"I am writing to alert you to deeply disturbing allegations of academic dishonesty involving a significant number of Harvard College students, and to remind you of every student’s duty to embrace our ideals regarding, as well as the specific rules governing, academic integrity. [...]This is the absolutely correct step to take -- discuss the issue of academic integrity involved here instead of trying to sweep everything under the carpet. And with a motto of veritas, truth, it is important that the university make the effort to find out what happened and perhaps use this as a teaching moment on academic integrity.
Harvard takes academic integrity very seriously because it goes to the heart of our educational mission [...]. Academic dishonesty cannot and will not be tolerated. I join [with others] in hoping we can all use today’s news to foster a culture of honesty and integrity in everything we do as members of the Harvard community."
What had happened? In a course "Introduction to Congress" with 279 students (according to the student newspaper, The Harvard Crimson), the professor set a take-home exam (documented here at the Boston Globe). This pedagogical concept is not clear to many, so I will elaborate a bit here. This is not a multiple choice, short answer exam like typical proctored exams, but an open book and open Internet exam. Questions are asked that must first be researched, then written up and cleanly documented. It is not testing the regurgitation of factoids, but an investigation into how good people are at research and synthesis of own material. Usually there will be a very short time frame involved, just 2 or 3 days, so that students must begin immediately and not wait until the very last minute and hope to Google something together.
In this case Prof. Matthew B. Platt stated clearly on the exam: "students may not discuss the exam with others". Now it is clear, that if it easy to cheat -- there is no proctor, only the students' own sense of integrity is at work here. They can use the library, their notes, or any other materials, but must not discuss with anyone other than themselves.
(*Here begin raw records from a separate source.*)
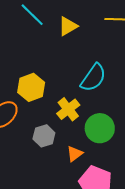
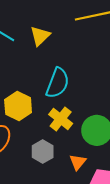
cyan semicircle: (93, 78) -> (58, 83), moved

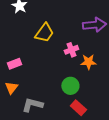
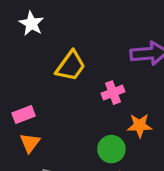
orange star: (88, 62) -> (140, 126), moved
orange triangle: (11, 88) -> (30, 143), moved

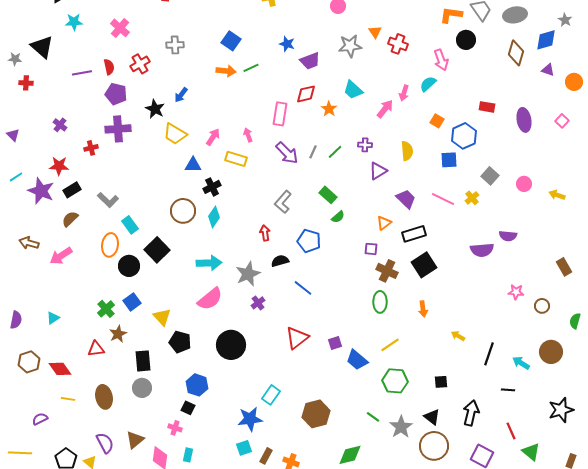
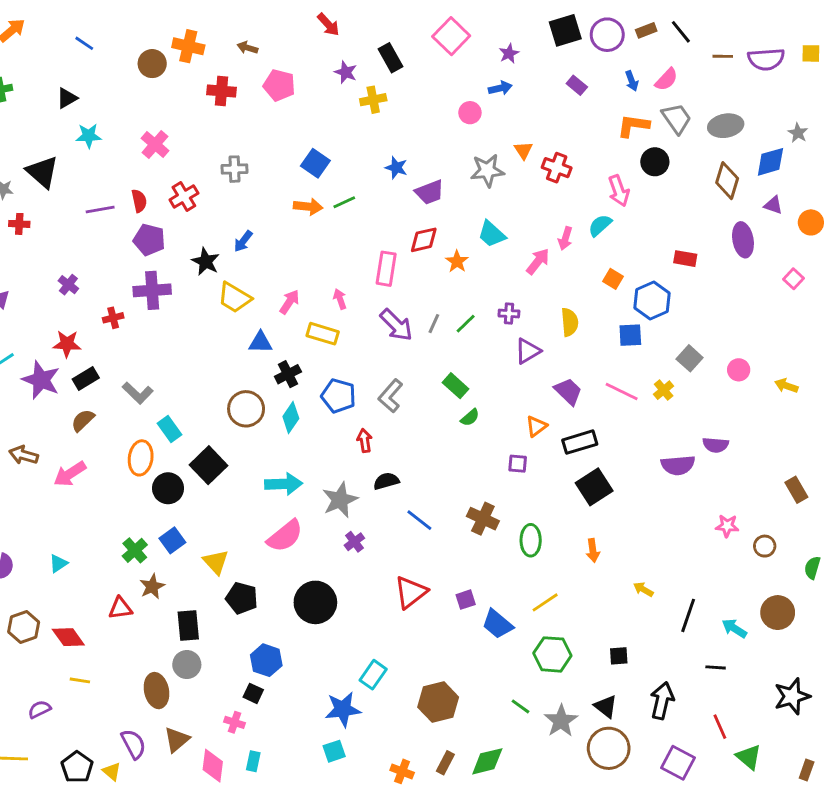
purple ellipse: (524, 120) -> (743, 240), moved
blue pentagon: (309, 241) -> (339, 396), moved
brown cross: (387, 271) -> (483, 519), moved
brown ellipse: (104, 397) -> (156, 691), moved
brown rectangle: (266, 456) -> (445, 763), moved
While correcting the results, according to the New York Times, the professor noted similarities in some of the answers and contacted the university authorities. They decided to investigate and looked at all of the exams. They contacted all 125 students suspected of working with others before they made the case public.
The Crimson notes that the university can impose sanctions up to suspending a student for an entire academic year, depending on the extent of the cheating. The student newspaper also documents lots of student complaints: We didn't understand the questions, they were too hard, the class was bad, the professor was bad, the last office hours before the exam were cancelled,...., the usual excuses. But even if the professor was horrible and the class time misspent and the assigned textbook on the wrong subject: the exam was given under stated conditions, and they must apply to all students equally. There is no excuse for cheating, full stop. One of the accused complains anonymously in Salon that s/he never went to section, because it was supposed to be an easy class, and now they feel that they are being made scapegoats. Well, not cheating would have been the smart thing to do here.
There is, of course, the question of why a school that is asking its students to pay more than $35,000 in tuition per year is offering classes that are this large. But that, too, does not directly bear on the question of cheating.
Another question that arises for teachers is how to determine that collusion has happened. My research group has been working on testing collusion detection programs for the past year, we hope to be able to present the results shortly. This is an entirely different question than scouring the Internet for plagiarism sources, this is a question of checking every paper submitted against every other one, looking for commonalities.